[Transcribed page contents]
- - - - -

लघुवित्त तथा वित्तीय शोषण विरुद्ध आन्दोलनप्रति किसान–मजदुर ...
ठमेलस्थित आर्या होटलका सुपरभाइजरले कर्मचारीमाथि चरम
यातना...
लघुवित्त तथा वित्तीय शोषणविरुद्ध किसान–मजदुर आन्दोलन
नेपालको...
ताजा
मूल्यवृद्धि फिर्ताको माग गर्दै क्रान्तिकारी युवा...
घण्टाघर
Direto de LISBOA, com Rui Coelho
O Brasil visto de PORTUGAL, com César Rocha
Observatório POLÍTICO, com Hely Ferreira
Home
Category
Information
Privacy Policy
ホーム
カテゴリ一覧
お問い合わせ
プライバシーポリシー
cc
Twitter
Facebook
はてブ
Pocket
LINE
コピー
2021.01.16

- - - - -

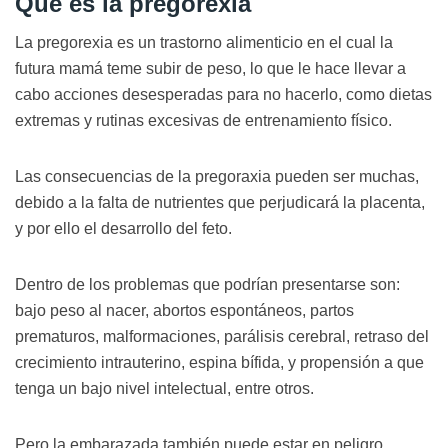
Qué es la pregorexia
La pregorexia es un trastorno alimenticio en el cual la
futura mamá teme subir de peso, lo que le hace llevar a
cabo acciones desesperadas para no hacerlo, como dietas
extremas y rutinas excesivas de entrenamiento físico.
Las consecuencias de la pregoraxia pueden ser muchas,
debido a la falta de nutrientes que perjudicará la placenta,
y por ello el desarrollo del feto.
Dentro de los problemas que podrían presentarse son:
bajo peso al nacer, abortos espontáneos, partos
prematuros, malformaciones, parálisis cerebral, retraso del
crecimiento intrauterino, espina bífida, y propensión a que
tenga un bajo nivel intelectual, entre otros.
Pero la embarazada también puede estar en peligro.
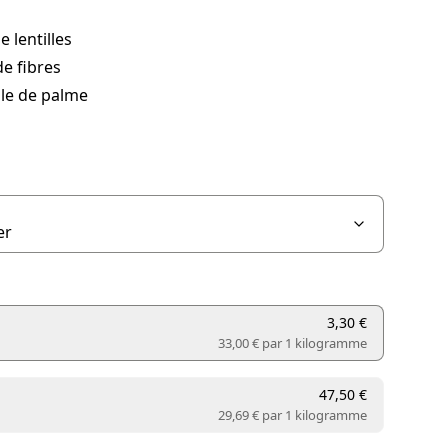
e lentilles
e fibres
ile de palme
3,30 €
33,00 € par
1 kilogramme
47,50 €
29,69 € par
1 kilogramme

- - - - -

> About this task:
Wherever the string "pregorexia" appears in the entries above, list that line.

> Exercise response:
Qué es la pregorexia
La pregorexia es un trastorno alimenticio en el cual la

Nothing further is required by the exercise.